TASK TO CARRY OUT: Gather each line in the entries that includes the string "מוצרי".

[Start of Attachment]

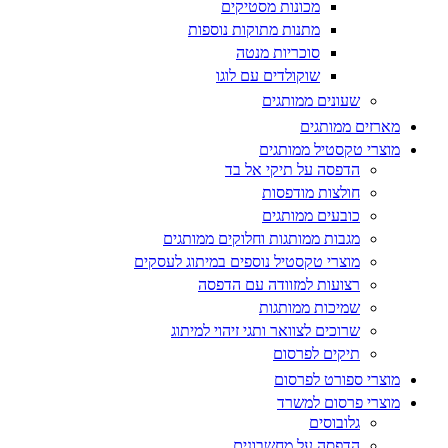
מכונות מסטיקים
מתנות מתוקות נוספות
סוכריות מנטה
שוקולדים עם לוגו
שעונים ממותגים
מארזים ממותגים
מוצרי טקסטיל ממותגים
הדפסה על תיקי אל בד
חולצות מודפסות
כובעים ממותגים
מגבות ממותגות וחלוקים ממותגים
מוצרי טקסטיל נוספים במיתוג לעסקים
רצועות למזוודה עם הדפסה
שמיכות ממותגות
שרוכים לצוואר ותגי זיהוי למיתוג
תיקים לפרסום
מוצרי ספורט לפרסום
מוצרי פרסום למשרד
גלובוסים
הדפסה על מחשבונים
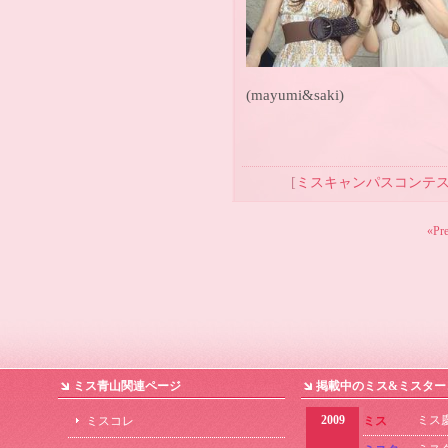
(mayumi&saki)
[
ミスキャンパスコンテ
«Pr
ミス青山関連ページ
掲載中のミス&ミスター
2009
ミス
ミスコレ
ミス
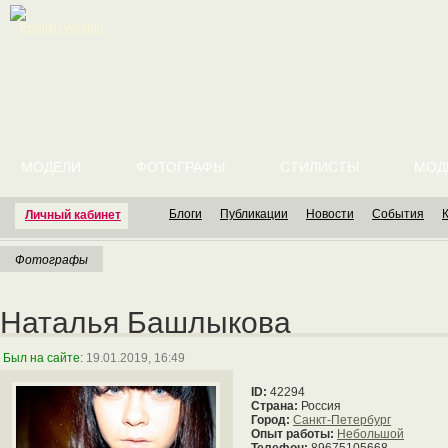
English version
МОДЕЛИ
ФОТОГРАФЫ
СТИЛИСТЫ
МОД
Блоги
Публикации
Новости
События
Личный кабинет
Фотографы
Наталья Башлыкова
Был на сайте:
19.01.2019, 16:49
ID:
42294
Страна:
Россия
Город:
Санкт-Петербург
Опыт работы:
Небольшой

[End of Attachment]

ANSWER SPACE:
מוצרי טקסטיל ממותגים
מוצרי טקסטיל נוספים במיתוג לעסקים
מוצרי ספורט לפרסום
מוצרי פרסום למשרד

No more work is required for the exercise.